(Lawyer Stephen Bronstein entering court, Feb 2013)
By Kathleen Martens
A Vancouver lawyer will keep all of his residential school compensation cases after turning his practice around.
Stephen Bronstein was at risk of losing the lucrative files after complaints were made to a Vancouver Supreme Court judge.
But Justice Brenda Brown made a decision that lets Bronstein see his remaining 150 compensation applications through to the end.
This is not how most of these cases have gone. Already, two lawyers have been disbarred and a third is facing a complaint before the law society in his province.
More are seeing their work reviewed by an investigator for the court, along with non-legal firms that wrongly charged residential school survivors for filling out their applications for compensation under the Independent Assessment Process (IAP).
Brown was concerned about the impact on survivors and their IAP applications if she kicked their lawyer out of the IAP, as she has done in the past.
Bronstein’s work was flagged for the court in late 2012 after some survivors complained about the alleged actions of a convicted killer on parole he employed to help them with their IAP paperwork.
Bronstein helped 1,400 residential school survivors apply for compensation for serious physical and sexual abuse suffered at the notorious former residential schools.

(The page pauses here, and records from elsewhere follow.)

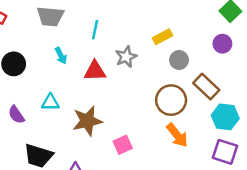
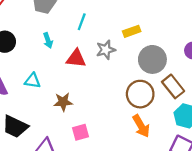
yellow rectangle: (162, 37) -> (132, 31), moved
gray circle: (179, 60) -> (152, 59), size x1.6
brown star: (87, 121) -> (63, 102), size x0.7
pink square: (123, 145) -> (81, 132), moved

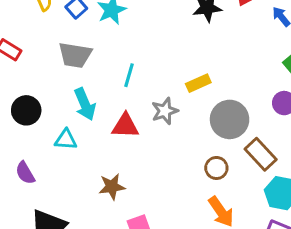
cyan arrow: (48, 40) -> (85, 104), size x1.5
cyan triangle: (33, 81) -> (66, 140), moved
brown circle: (140, 94) -> (216, 168), size x0.6

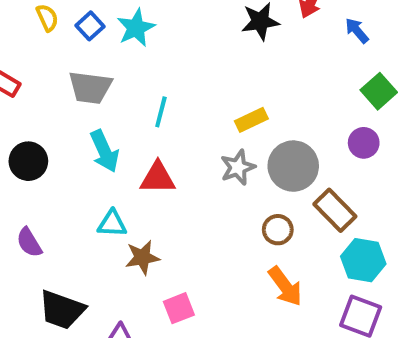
gray star: (165, 111) -> (238, 167), moved
cyan triangle: (66, 140) -> (112, 224), moved

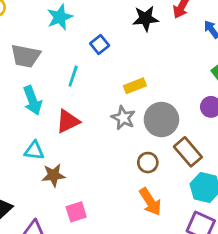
blue square: (90, 26) -> (100, 45), moved
gray star: (238, 167) -> (123, 118), turned -30
red triangle: (158, 178) -> (68, 121), turned -30

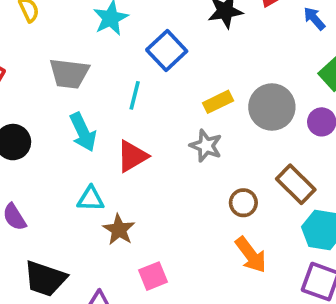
blue square: (100, 45) -> (167, 50), size x1.5
gray circle: (161, 120) -> (272, 107), moved
brown star: (53, 175) -> (119, 230), turned -30

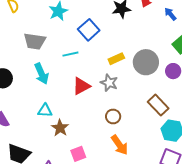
cyan line: (135, 95) -> (70, 54), turned 63
red triangle: (132, 156) -> (81, 86), moved
brown circle: (243, 203) -> (113, 116), moved
orange arrow: (251, 255) -> (120, 145), moved

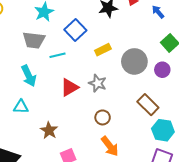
gray trapezoid: (35, 41) -> (34, 40), moved
yellow rectangle: (116, 59) -> (103, 50), moved
cyan triangle: (45, 111) -> (21, 107), moved

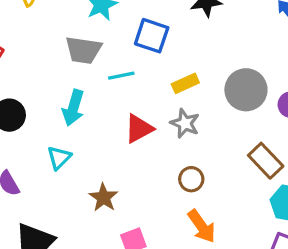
blue square: (75, 30) -> (152, 36), turned -30
yellow rectangle: (103, 50) -> (185, 83), moved
cyan arrow: (29, 76) -> (73, 108), turned 40
cyan triangle: (21, 107) -> (59, 158), turned -49

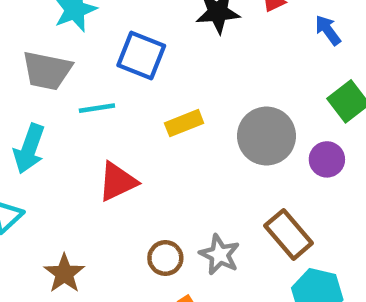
gray star: (185, 123) -> (220, 255), moved
brown circle: (191, 179) -> (165, 258), moved

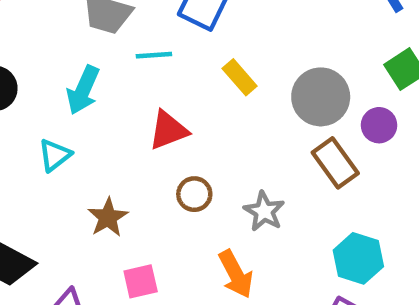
yellow rectangle: (184, 123) -> (240, 77), turned 66
brown rectangle: (289, 234) -> (335, 163), moved
brown circle: (165, 258) -> (194, 194), moved

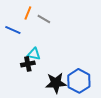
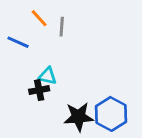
orange line: (28, 13) -> (39, 18), turned -64
gray line: (44, 19) -> (62, 27), turned 64

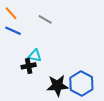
orange line: (39, 18) -> (11, 13), moved
gray line: (62, 27) -> (45, 19), turned -64

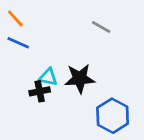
gray line: (45, 19) -> (101, 27), moved
black star: (58, 86) -> (80, 78), moved

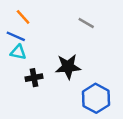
orange line: (15, 18) -> (23, 17), moved
cyan triangle: (48, 77) -> (18, 52), moved

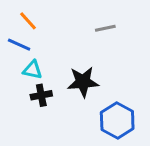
gray line: (86, 23) -> (105, 28), turned -42
cyan triangle: (18, 52) -> (32, 70), moved

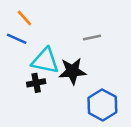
gray line: (105, 28) -> (92, 37), moved
cyan triangle: (32, 70) -> (45, 61), moved, size x1.6

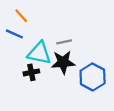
gray line: (92, 37) -> (64, 42), moved
blue hexagon: (102, 105) -> (93, 77), moved

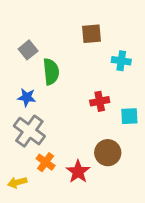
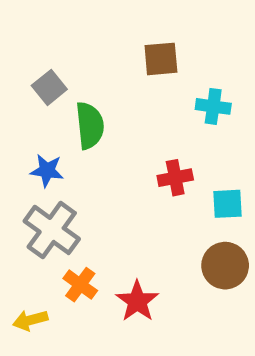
brown circle: (108, 153) -> (225, 266), moved

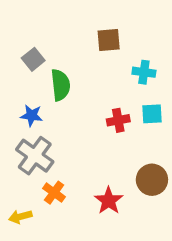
cyan square: (227, 204) -> (152, 114), moved
red star: (137, 301) -> (109, 201), moved

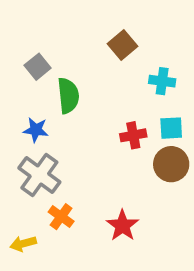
brown square: (109, 40) -> (122, 45), turned -35
brown circle: (152, 180) -> (171, 164), moved

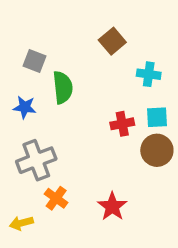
gray square: (38, 67) -> (35, 61), turned -30
blue star: (36, 130) -> (25, 107), moved
gray cross: (39, 175) -> (36, 160), turned 33

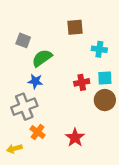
brown square: (112, 41) -> (75, 27), turned 35
green semicircle: (63, 87) -> (42, 58), turned -120
blue star: (25, 107) -> (35, 81), moved

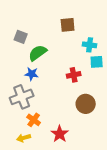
cyan square: (105, 78) -> (97, 62), moved
brown circle: (105, 100) -> (86, 104), moved
red star: (75, 138) -> (60, 134), moved
yellow arrow: (14, 149) -> (24, 138), moved

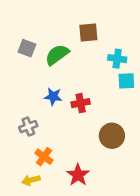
green semicircle: (38, 53) -> (57, 55), moved
blue star: (32, 74) -> (53, 97), moved
red cross: (74, 75) -> (81, 103), moved
gray cross: (22, 97) -> (28, 127), size x0.6

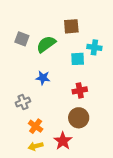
cyan square: (126, 81) -> (78, 59), moved
red cross: (81, 103) -> (80, 90), moved
brown circle: (112, 136) -> (79, 118), moved
yellow arrow: (31, 180) -> (36, 146), moved

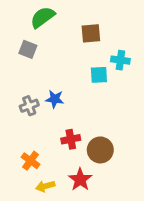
green semicircle: (46, 44) -> (43, 17), moved
red cross: (80, 90) -> (71, 139), moved
gray cross: (23, 102) -> (29, 106), moved
orange cross: (36, 126) -> (31, 161), moved

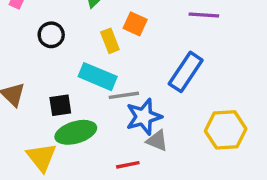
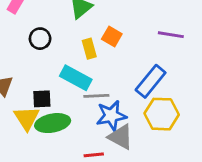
yellow hexagon: (226, 130) -> (162, 114), moved
gray triangle: (157, 141) -> (121, 137), size x1.4
yellow triangle: (41, 157) -> (27, 118), moved

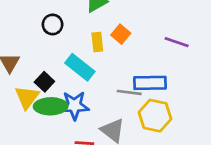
blue rectangle: (151, 81) -> (150, 83), turned 40
gray line: (96, 96) -> (129, 92), moved
black square: (42, 99) -> (44, 82), turned 36
blue star: (111, 116) -> (74, 105), moved

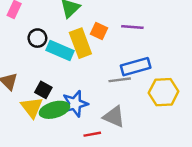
yellow rectangle: (97, 42) -> (80, 43), size x1.6
purple line: (177, 42) -> (132, 27), moved
cyan rectangle: (80, 67) -> (60, 50), moved
yellow hexagon: (155, 116) -> (164, 92), moved

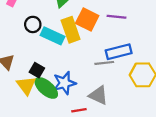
orange square: (99, 31) -> (87, 20), size x1.5
green ellipse: (54, 110) -> (46, 88), turned 55

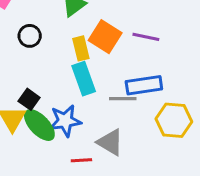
yellow rectangle: (71, 30) -> (81, 48), size x0.7
cyan rectangle: (52, 36) -> (84, 79), moved, turned 40

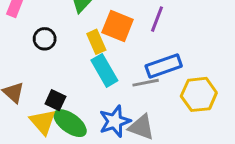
purple line: (146, 37) -> (157, 19), turned -70
blue star: (65, 121) -> (115, 121), moved

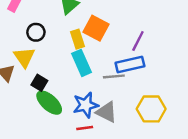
purple line: (157, 19) -> (138, 41), moved
yellow hexagon: (199, 94) -> (151, 109), moved
yellow triangle: (43, 122) -> (24, 57), moved

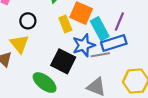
cyan rectangle: (81, 63) -> (100, 29), moved
black square: (39, 83) -> (63, 61), moved, size x1.6
blue star: (86, 105) -> (84, 45), moved

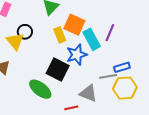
blue rectangle: (114, 43) -> (122, 67), moved, size x0.7
yellow triangle: (19, 44) -> (15, 41), moved
gray line: (100, 55) -> (108, 76), moved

Some of his clients – who were described as unable to read or write – said parolee Ivon Johnny was harassing them for a cut of their compensation money and they feared for their safety. Three of them filed affidavits with the court alleging Johnny took between $10,000 and $50,000 from them.
But Bronstein told an investigator for the court he didn’t believe the accusations. He said he knew Johnny was on parole because he represented him as an IAP client. But after reading the parole decision he decided to hire Johnny at up to $50 an hour for a total of $180,000 from mid-2008 to mid-2012.

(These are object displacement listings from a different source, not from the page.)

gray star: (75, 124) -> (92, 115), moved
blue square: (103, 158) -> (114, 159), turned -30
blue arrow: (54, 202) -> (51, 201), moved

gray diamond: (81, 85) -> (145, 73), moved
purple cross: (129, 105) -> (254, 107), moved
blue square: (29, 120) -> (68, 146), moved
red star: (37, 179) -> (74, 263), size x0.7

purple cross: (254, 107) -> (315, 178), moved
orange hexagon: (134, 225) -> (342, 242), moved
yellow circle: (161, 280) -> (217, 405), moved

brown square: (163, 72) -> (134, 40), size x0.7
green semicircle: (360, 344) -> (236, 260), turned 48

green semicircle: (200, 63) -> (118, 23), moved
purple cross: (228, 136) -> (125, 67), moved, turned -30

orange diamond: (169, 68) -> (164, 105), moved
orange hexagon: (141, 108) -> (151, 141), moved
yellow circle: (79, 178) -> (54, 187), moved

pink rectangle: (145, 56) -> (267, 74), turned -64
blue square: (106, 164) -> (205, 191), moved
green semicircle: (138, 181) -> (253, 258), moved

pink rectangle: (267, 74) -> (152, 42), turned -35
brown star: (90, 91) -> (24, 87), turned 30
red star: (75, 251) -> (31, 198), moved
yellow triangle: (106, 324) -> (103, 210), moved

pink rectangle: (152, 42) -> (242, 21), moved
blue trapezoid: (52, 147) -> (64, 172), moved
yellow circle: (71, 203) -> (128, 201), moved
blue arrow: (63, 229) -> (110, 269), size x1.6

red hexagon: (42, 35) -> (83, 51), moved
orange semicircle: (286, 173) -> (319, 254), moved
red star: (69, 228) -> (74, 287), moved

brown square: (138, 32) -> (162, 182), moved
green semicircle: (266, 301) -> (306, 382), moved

After the court became involved, Johnny’s parole was revoked but no new criminal charges were laid against him.
Justice Brown then put Bronstein’s work under supervision beginning in 2013 – at the lawyer’s expense.
After a bumpy start, the supervising lawyer recently reported that Bronstein and his associates had upped their game and improved the “manner in which Mr. Bronstein’s claims were proceeding.”
Brown acknowledged the improvement in her written decision obtained by APTN Investigates but noted the turnaround didn’t happen without “significant court intervention.”
Brown said this new way of doing things would benefit Bronstein’s remaining clients. Removing the lawyer and transferring his files to another lawyer would have seriously delayed his ongoing IAP cases.
He “has demonstrated that with continual supervision, (his firm) can provide service to its clients that is consistent with IAP best practices.”
Bronstein was ordered to reimburse the cost of the court-ordered investigation into his legal work. That amount has not yet been made public.
It was an extensive review that questioned a number of Bronstein’s practices. Some of those practices, said Brown, still trouble her even though Bronstein stopped doing them. She directed him to turn over more information about those practices for further review.
As for the three survivors who allege Johnny stole from them, Brown said they have the option of suing Bronstein.
“I direct that should Bronstein’s three clients who allege that Mr. Johnny took a portion of their settlement funds wish to pursue actions (whether jointly or individually), a trial or trials be conducted to determine Bronstein’s liability in that respect,” she wrote.